*** Opening PROVIDED DATA ***

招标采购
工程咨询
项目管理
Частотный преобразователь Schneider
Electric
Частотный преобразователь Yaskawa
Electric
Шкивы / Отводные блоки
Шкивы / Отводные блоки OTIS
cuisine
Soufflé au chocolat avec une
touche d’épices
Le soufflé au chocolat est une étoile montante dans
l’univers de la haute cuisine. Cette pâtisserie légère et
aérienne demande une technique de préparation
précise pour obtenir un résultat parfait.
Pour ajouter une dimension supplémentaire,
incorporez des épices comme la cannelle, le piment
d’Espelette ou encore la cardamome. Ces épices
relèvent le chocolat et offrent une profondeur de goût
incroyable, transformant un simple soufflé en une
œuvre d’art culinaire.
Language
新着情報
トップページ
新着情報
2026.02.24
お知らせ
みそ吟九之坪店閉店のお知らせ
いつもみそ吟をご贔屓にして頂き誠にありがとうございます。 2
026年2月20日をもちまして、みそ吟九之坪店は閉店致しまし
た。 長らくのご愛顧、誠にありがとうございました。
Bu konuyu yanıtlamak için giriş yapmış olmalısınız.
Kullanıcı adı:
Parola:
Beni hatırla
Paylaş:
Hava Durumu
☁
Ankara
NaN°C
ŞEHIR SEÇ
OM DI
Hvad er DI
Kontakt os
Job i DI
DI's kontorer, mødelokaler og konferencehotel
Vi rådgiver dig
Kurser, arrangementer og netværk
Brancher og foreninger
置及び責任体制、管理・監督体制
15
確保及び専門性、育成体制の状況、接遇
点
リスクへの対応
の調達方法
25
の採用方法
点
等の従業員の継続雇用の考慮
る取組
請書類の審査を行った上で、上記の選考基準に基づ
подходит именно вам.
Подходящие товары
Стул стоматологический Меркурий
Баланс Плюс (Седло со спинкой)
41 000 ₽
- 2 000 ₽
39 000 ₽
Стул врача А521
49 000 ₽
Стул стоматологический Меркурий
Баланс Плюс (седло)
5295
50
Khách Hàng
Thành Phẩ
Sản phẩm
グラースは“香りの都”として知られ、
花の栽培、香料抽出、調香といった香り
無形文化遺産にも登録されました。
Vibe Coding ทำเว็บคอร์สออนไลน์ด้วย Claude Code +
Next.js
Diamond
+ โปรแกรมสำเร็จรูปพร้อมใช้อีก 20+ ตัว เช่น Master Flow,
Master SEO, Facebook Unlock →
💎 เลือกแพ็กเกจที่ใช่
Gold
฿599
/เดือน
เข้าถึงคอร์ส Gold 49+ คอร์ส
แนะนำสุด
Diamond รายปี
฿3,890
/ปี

*** Closing PROVIDED DATA ***

Check each line of the records for the string "chocolat" and copy those that have it.

» RESPONSE TO THIS TASK
Soufflé au chocolat avec une
Le soufflé au chocolat est une étoile montante dans
relèvent le chocolat et offrent une profondeur de goût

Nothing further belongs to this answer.